[Stored items]
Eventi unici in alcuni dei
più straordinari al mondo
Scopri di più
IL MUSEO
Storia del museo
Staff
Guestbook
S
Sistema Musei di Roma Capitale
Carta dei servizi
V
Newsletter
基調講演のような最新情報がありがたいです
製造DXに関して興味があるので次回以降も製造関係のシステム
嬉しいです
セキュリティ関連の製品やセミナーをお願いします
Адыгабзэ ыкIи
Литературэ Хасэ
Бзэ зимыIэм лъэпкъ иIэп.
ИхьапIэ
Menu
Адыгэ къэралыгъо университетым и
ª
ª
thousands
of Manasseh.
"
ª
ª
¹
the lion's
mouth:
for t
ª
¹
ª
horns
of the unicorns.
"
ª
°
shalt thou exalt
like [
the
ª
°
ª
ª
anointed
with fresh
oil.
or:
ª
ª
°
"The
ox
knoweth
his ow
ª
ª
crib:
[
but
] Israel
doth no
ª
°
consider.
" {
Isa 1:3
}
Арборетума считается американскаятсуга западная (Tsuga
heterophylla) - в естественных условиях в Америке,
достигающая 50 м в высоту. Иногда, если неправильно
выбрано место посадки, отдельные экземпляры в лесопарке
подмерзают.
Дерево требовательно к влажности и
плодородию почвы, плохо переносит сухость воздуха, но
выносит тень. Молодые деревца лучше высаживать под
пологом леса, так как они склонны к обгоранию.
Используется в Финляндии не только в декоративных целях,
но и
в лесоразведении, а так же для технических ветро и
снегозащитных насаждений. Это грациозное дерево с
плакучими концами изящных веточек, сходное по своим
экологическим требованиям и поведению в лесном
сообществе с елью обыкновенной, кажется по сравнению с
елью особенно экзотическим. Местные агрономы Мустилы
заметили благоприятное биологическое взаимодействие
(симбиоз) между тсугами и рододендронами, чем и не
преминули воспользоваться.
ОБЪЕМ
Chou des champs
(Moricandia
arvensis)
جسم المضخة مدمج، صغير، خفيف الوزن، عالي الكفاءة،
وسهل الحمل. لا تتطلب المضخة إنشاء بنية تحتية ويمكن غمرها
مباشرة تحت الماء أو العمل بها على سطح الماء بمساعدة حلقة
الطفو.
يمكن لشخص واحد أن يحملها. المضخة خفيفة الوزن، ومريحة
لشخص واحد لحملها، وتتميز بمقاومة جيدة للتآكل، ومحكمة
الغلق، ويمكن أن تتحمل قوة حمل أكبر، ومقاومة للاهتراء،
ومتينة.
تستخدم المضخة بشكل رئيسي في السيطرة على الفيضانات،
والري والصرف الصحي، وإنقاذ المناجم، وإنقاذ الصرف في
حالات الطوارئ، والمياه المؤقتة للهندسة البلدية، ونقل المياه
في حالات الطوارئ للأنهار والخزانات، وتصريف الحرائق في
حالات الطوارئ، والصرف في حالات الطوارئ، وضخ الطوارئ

ABOUT THIS TASK:
Return the full data, every line of it, with nothing altered.

REPLY:
Eventi unici in alcuni dei
più straordinari al mondo
Scopri di più
IL MUSEO
Storia del museo
Staff
Guestbook
S
Sistema Musei di Roma Capitale
Carta dei servizi
V
Newsletter
基調講演のような最新情報がありがたいです
製造DXに関して興味があるので次回以降も製造関係のシステム
嬉しいです
セキュリティ関連の製品やセミナーをお願いします
Адыгабзэ ыкIи
Литературэ Хасэ
Бзэ зимыIэм лъэпкъ иIэп.
ИхьапIэ
Menu
Адыгэ къэралыгъо университетым и
ª
ª
thousands
of Manasseh.
"
ª
ª
¹
the lion's
mouth:
for t
ª
¹
ª
horns
of the unicorns.
"
ª
°
shalt thou exalt
like [
the
ª
°
ª
ª
anointed
with fresh
oil.
or:
ª
ª
°
"The
ox
knoweth
his ow
ª
ª
crib:
[
but
] Israel
doth no
ª
°
consider.
" {
Isa 1:3
}
Арборетума считается американскаятсуга западная (Tsuga
heterophylla) - в естественных условиях в Америке,
достигающая 50 м в высоту. Иногда, если неправильно
выбрано место посадки, отдельные экземпляры в лесопарке
подмерзают.
Дерево требовательно к влажности и
плодородию почвы, плохо переносит сухость воздуха, но
выносит тень. Молодые деревца лучше высаживать под
пологом леса, так как они склонны к обгоранию.
Используется в Финляндии не только в декоративных целях,
но и
в лесоразведении, а так же для технических ветро и
снегозащитных насаждений. Это грациозное дерево с
плакучими концами изящных веточек, сходное по своим
экологическим требованиям и поведению в лесном
сообществе с елью обыкновенной, кажется по сравнению с
елью особенно экзотическим. Местные агрономы Мустилы
заметили благоприятное биологическое взаимодействие
(симбиоз) между тсугами и рододендронами, чем и не
преминули воспользоваться.
ОБЪЕМ
Chou des champs
(Moricandia
arvensis)
جسم المضخة مدمج، صغير، خفيف الوزن، عالي الكفاءة،
وسهل الحمل. لا تتطلب المضخة إنشاء بنية تحتية ويمكن غمرها
مباشرة تحت الماء أو العمل بها على سطح الماء بمساعدة حلقة
الطفو.
يمكن لشخص واحد أن يحملها. المضخة خفيفة الوزن، ومريحة
لشخص واحد لحملها، وتتميز بمقاومة جيدة للتآكل، ومحكمة
الغلق، ويمكن أن تتحمل قوة حمل أكبر، ومقاومة للاهتراء،
ومتينة.
تستخدم المضخة بشكل رئيسي في السيطرة على الفيضانات،
والري والصرف الصحي، وإنقاذ المناجم، وإنقاذ الصرف في
حالات الطوارئ، والمياه المؤقتة للهندسة البلدية، ونقل المياه
في حالات الطوارئ للأنهار والخزانات، وتصريف الحرائق في
حالات الطوارئ، والصرف في حالات الطوارئ، وضخ الطوارئ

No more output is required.